Work required:
Output the entries word for word. Omit images.

Stored data entries:
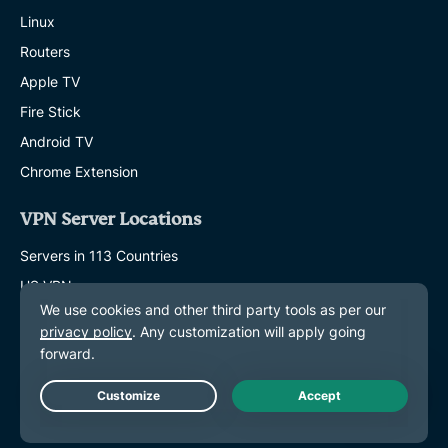
Linux
Routers
Apple TV
Fire Stick
Android TV
Chrome Extension
VPN Server Locations
Servers in 113 Countries
US VPN
UK VPN
Canada VPN
Australia VPN
Live Chat
Features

Solution to this exercise:
Linux
Routers
Apple TV
Fire Stick
Android TV
Chrome Extension
VPN Server Locations
Servers in 113 Countries
US VPN
UK VPN
Canada VPN
Australia VPN
Live Chat
Features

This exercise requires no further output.